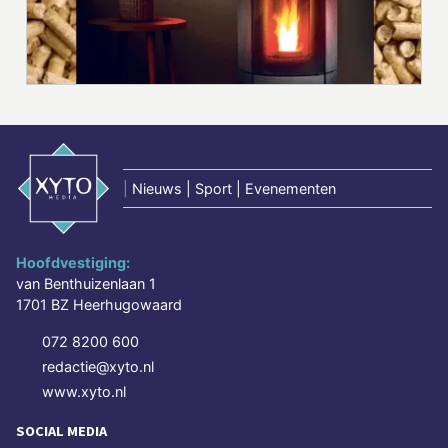
|
Nieuws | Sport | Evenementen
Hoofdvestiging:
van Benthuizenlaan 1
1701 BZ Heerhugowaard
072 8200 600
redactie@xyto.nl
www.xyto.nl
SOCIAL MEDIA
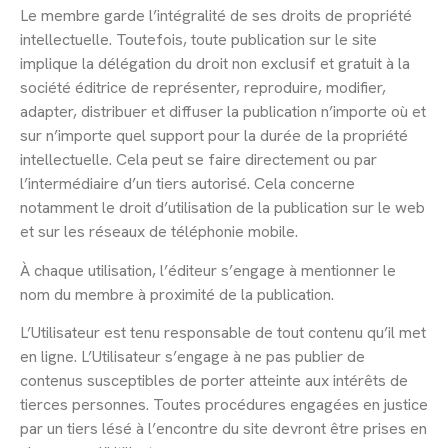
Le membre garde l’intégralité de ses droits de propriété
intellectuelle. Toutefois, toute publication sur le site
implique la délégation du droit non exclusif et gratuit à la
société éditrice de représenter, reproduire, modifier,
adapter, distribuer et diffuser la publication n’importe où et
sur n’importe quel support pour la durée de la propriété
intellectuelle. Cela peut se faire directement ou par
l’intermédiaire d’un tiers autorisé. Cela concerne
notamment le droit d’utilisation de la publication sur le web
et sur les réseaux de téléphonie mobile.
À chaque utilisation, l’éditeur s’engage à mentionner le
nom du membre à proximité de la publication.
L’Utilisateur est tenu responsable de tout contenu qu’il met
en ligne. L’Utilisateur s’engage à ne pas publier de
contenus susceptibles de porter atteinte aux intérêts de
tierces personnes. Toutes procédures engagées en justice
par un tiers lésé à l’encontre du site devront être prises en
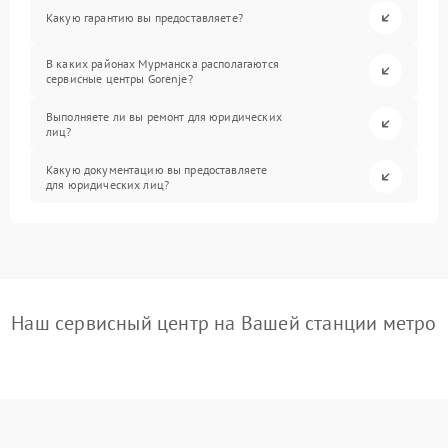
Какую гарантию вы предоставляете?
В каких районах Мурманска располагаются
сервисные центры Gorenje?
Выполняете ли вы ремонт для юридических
лиц?
Какую документацию вы предоставляете
для юридических лиц?
Наш сервисный центр на Вашей станции метро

+===+

• [YOUR INSTRUCTIONS]
Apart from its pictures, the data is to be repeated exactly.

• [OUTPUT BELOW]
|
Nieuws | Sport | Evenementen
Hoofdvestiging:
van Benthuizenlaan 1
1701 BZ Heerhugowaard
072 8200 600
redactie@xyto.nl
www.xyto.nl
SOCIAL MEDIA
Le membre garde l’intégralité de ses droits de propriété
intellectuelle. Toutefois, toute publication sur le site
implique la délégation du droit non exclusif et gratuit à la
société éditrice de représenter, reproduire, modifier,
adapter, distribuer et diffuser la publication n’importe où et
sur n’importe quel support pour la durée de la propriété
intellectuelle. Cela peut se faire directement ou par
l’intermédiaire d’un tiers autorisé. Cela concerne
notamment le droit d’utilisation de la publication sur le web
et sur les réseaux de téléphonie mobile.
À chaque utilisation, l’éditeur s’engage à mentionner le
nom du membre à proximité de la publication.
L’Utilisateur est tenu responsable de tout contenu qu’il met
en ligne. L’Utilisateur s’engage à ne pas publier de
contenus susceptibles de porter atteinte aux intérêts de
tierces personnes. Toutes procédures engagées en justice
par un tiers lésé à l’encontre du site devront être prises en
Какую гарантию вы предоставляете?
В каких районах Мурманска располагаются
сервисные центры Gorenje?
Выполняете ли вы ремонт для юридических
лиц?
Какую документацию вы предоставляете
для юридических лиц?
Наш сервисный центр на Вашей станции метро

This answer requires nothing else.